◆ **Work instruction**
List each line of the data that holds the string "Валентина".

◆ **Source records**
*** Block opens ***
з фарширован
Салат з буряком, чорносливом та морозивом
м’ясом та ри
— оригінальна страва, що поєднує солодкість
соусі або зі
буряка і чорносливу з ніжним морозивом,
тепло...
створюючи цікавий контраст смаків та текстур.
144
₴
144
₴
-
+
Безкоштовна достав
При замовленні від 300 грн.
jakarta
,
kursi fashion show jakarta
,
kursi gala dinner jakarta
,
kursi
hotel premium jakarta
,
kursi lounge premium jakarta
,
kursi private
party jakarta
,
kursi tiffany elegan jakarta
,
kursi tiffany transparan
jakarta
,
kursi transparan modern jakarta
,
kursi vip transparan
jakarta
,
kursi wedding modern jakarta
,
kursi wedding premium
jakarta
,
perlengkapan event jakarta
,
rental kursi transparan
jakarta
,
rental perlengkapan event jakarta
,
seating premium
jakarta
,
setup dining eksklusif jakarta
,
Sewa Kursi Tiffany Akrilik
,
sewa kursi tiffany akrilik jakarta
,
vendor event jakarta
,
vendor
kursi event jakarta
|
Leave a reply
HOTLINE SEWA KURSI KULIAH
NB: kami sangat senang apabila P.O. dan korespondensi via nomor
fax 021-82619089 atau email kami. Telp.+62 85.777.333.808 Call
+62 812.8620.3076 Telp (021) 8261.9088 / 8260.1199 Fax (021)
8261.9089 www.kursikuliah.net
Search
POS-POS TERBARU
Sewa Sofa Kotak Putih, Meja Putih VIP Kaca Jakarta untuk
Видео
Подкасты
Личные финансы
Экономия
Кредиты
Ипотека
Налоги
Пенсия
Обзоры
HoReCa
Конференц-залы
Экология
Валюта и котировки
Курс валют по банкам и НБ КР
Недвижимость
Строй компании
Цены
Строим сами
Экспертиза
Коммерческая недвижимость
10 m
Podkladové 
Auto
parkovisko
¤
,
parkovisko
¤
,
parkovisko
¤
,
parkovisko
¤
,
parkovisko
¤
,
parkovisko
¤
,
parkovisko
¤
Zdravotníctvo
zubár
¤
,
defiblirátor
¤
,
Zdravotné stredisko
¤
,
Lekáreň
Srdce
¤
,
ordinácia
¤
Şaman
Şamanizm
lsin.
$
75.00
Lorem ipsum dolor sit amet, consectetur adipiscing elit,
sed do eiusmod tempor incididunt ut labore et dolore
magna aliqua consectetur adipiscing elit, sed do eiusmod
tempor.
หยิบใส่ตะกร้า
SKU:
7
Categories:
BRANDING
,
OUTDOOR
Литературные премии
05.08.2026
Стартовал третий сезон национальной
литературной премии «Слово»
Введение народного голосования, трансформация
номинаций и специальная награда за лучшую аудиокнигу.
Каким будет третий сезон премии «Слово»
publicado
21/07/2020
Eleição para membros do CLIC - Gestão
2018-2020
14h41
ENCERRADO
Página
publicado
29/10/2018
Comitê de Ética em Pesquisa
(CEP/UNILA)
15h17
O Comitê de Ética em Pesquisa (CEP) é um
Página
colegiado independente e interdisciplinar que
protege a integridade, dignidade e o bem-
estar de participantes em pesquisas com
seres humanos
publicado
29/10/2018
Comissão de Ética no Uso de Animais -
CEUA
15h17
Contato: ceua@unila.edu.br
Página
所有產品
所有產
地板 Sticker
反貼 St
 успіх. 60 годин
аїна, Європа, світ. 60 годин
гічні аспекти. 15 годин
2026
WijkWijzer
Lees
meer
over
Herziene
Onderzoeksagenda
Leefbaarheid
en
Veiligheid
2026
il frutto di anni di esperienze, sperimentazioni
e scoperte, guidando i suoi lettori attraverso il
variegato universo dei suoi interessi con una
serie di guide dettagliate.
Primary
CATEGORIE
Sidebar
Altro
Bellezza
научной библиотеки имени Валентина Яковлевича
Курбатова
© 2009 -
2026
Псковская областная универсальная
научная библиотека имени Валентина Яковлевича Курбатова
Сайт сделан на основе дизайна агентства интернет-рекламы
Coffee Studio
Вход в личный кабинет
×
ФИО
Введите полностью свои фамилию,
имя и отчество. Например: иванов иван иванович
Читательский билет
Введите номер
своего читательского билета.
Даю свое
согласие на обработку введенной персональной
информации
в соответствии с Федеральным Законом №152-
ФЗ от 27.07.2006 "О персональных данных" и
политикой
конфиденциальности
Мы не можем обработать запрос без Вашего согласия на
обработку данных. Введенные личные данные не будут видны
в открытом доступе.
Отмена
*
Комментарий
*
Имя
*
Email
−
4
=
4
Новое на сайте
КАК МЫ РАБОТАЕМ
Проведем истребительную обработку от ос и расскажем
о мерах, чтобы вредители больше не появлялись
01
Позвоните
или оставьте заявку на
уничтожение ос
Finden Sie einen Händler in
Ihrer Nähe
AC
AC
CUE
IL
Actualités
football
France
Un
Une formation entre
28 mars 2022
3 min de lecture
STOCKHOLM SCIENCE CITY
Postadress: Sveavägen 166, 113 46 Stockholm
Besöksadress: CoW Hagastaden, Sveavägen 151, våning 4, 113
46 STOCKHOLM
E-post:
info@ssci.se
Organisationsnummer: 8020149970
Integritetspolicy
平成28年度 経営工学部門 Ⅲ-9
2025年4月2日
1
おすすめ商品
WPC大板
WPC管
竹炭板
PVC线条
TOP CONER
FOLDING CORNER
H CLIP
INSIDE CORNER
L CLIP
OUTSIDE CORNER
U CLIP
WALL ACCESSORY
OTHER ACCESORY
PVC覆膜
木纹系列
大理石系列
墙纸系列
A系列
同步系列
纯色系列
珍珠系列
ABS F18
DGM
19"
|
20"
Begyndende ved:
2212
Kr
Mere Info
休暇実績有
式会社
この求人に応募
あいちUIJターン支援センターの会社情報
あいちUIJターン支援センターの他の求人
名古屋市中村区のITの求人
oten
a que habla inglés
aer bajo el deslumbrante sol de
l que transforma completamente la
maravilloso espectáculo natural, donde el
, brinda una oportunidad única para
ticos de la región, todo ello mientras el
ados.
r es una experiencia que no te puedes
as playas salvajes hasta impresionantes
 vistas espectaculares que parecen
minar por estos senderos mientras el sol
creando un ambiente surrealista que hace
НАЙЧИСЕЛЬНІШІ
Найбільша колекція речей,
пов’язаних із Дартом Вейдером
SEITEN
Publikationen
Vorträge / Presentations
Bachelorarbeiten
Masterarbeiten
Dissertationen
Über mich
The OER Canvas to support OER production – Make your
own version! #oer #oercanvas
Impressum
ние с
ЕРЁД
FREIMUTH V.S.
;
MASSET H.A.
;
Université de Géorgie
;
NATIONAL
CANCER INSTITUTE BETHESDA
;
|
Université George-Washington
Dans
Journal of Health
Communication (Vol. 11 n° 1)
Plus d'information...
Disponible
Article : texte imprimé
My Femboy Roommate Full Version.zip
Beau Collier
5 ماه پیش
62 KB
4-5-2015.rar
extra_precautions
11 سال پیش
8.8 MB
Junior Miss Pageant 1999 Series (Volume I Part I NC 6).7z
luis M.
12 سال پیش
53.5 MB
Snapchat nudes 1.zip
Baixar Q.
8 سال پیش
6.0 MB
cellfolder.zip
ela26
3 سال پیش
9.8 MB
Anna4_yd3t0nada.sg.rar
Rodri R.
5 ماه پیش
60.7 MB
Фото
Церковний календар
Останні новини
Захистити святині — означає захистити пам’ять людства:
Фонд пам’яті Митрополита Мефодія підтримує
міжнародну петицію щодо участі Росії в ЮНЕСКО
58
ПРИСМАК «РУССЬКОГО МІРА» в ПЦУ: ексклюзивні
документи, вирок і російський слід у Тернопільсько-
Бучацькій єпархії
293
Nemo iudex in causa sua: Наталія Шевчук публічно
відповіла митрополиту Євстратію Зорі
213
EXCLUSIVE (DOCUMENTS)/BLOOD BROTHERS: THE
*** Block closes ***
◆ **Final answer**
научной библиотеки имени Валентина Яковлевича
научная библиотека имени Валентина Яковлевича Курбатова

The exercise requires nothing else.